El lunes 8 de agosto el presidente de la República anunció que expediría un decreto por medio del cual la Guardia Nacional pasaría a integrarse a la Secretaría de la Defensa. El “pequeño” problema es que carece de facultades para ello porque el artículo 21 de la Constitución dice textualmente que: “La Federación contará con una institución de carácter civil denominada Guardia Nacional… La ley determinará la estructura orgánica y de dirección de la Guardia Nacional que estará adscrita a la secretaría del ramo de seguridad pública…”.
Aquí podría terminar la nota porque suponemos que la Constitución se encuentra por encima de los deseos del presidente y porque éste, en su toma de posesión, se comprometió a cumplir y hacer cumplir las disposiciones de la misma.

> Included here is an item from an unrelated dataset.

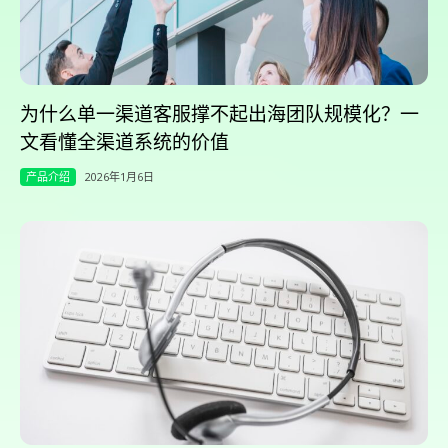
为什么单一渠道客服撑不起出海团队规模化？一
文看懂全渠道系统的价值
产品介绍
2026年1月6日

Por si fuera poco, no es siquiera un mandato heredado. Fue en 2019, durante la ríspida discusión del tema, que las bancadas en el Congreso aprobaron esas adiciones a la Constitución. Los diputados federales, senadores y diputados locales del partido del presidente y los que integran su alianza, votaron por esas disposiciones. Y uno pensaría que están comprometidos con su voto.
Como era de esperarse, la declaratoria del presidente desató inmediatamente una ola de impugnación no sólo legitima sino elemental. Partidos, comentaristas, organizaciones civiles e incluso organismos multinacionales como ONU-DH o Amnistía Internacional, solicitaron al presidente que cesara su pretensión. Porque si el titular del Ejecutivo piensa que está por encima de mandatos constitucionales inequívocos y sigue adelante, estaremos al borde del gobierno del antojo autoritario.
No obstante, el presidente insistió al día siguiente. Enunció una fórmula digna de Cantinflas: la Guardia Nacional “seguirá siendo una institución de carácter civil dependiendo de la Secretaría de Defensa”. Y señaló que él continuaría con su iniciativa y que al final decidiría la Suprema Corte. Creo que el presidente y sus asesores saben que la norma constitucional es clara. No obstante, imagino, apostará a que los ministros alineados a su voluntad “le saquen las castañas del fuego”. Una jugada perversa por donde se le vea que solo servirá, independientemente de su desenlace, para erosionar aún más la confianza en los poderes de la República.
Por si lo anterior fuera poco, el 12 de agosto el presidente anunció que intentará que las fuerzas armadas continúen de manera permanente con labores de seguridad pública, a pesar del transitorio constitucional que establece que esas tareas serían temporales hasta marzo de 2024. ¿Una profecía autocumplida?
El reiterado desprecio a las normas que se comprometió a cumplir es una de las caras más siniestras de un gobierno que supone que sus “buenos” deseos son superiores a la ley. Y esa cara solo puede producir incertidumbre, abusos, perplejidad y desorden. La idea de que la justicia es superior a la ley sin comprender que la única justicia digna de ese nombre es la que se hace en el marco de la ley, creer que su voluntad está por encima de las normas, tratar de someter a los otros poderes constitucionales a su capricho, está transformando a un gobierno electo democráticamente en un gobierno despótico.
En lugar de que nuestro presidente sea el primer defensor de la legalidad, y que si desea modificarla acuda a los procedimientos que la propia Constitución y las leyes señalan, parece inspirado en José Alfredo Jiménez: “Hago siempre lo que quiero/ y mi palabra es la ley”.